Très tôt Ramsès II regarda vers l’Est et commença à envisager des expéditions militaires dans une région qui fut dominée par
l’Égypte jusqu’à Amenhotep III (1390-1353/52). Son père avait
bien repris possession de ces territoires en pays de
Canaan, mais sitôt
son retour en Égypte une partie, au Nord, fut de nouveau perdus. Comme le précise
Thomas Garnet Henry James, la présence des
Hittites dans cette région du Nord de la
Palestine constituait un facteur
important dans un système d’équilibre des pouvoirs en Asie occidentale et l’instabilité
chronique de la région allait inévitablement mener à un conflit entre les deux nations.
Sa première bataille : L’an 2, les Shardanes
Dès l’an 2 de son règne Ramsès II va devoir prendre les armes pour
défendre son pays. En effet, les Shardanes (^rdn.w, ou Sardanes ou
Sherden ou Shirdana ou Chardanes), peuple de pirates
des mers, faisaient des ravages le long de la côte Méditerranéenne Égyptienne. Ils attaquaient les bateaux chargés
de marchandises qui voyageaient sur les routes maritimes vers le pays de Pharaon. Selon certains spécialistes, dont
Nicolas Grimal, c’était un
peuple qui venait probablement des côtes de
Ionie, où du Sud-ouest de la Turquie
actuelle. Joyce Anne Tyldesley nous
dit que Ramsès II ne va pas chercher l’affrontement direct, mais va user plutôt de ruses.
Il va poster des troupes et
des navires à des points stratégiques le long de la côte et patiemment attendre les pirates pour les attaquer
adroitement, par surprise, dans une bataille navale et les capturer tous en une seule fois. Une stèle érigée à
Tanis raconte cette bataille :
"Dans leurs navires de guerre au milieu de la mer aucun ne fut en mesure de résister devant Pharaon".
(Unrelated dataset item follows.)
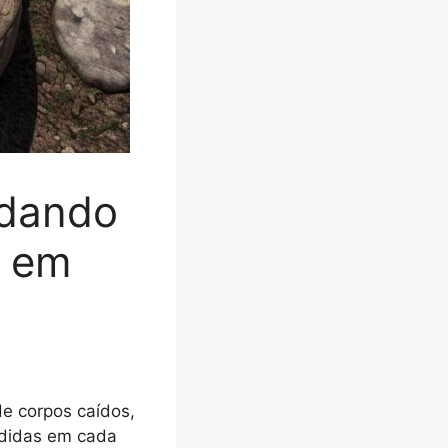
ndando
s em
e corpos caídos,
ndidas em cada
En fait cette bataille a plutôt du avoir lieu dans l’embouchure du Delta. Peu après de nombreux
Shardanes furent
enrôlés dans les armées de Ramsès II, certains dans sa garde personnel. Ils joueront un rôle crucial dans la
bataille de Kadesh. Ils étaient reconnaissables
à leur casque brillant avec une boule au milieu et des grands boucliers ronds.
Colosse assis de Ramsès II, à gauche de l’entrée principale de Louxor
|
La campagne de l’an 4 : La conquête de l’Amourrou
De son côté, en 1279, l’Empereur des
Hittites,
Mouwatalli
II
(ou Muwatallish ou Moutallou, 1295-1272) se rendit compte que l’arrivée au pouvoir de Ramsès II constituait un danger pour lui.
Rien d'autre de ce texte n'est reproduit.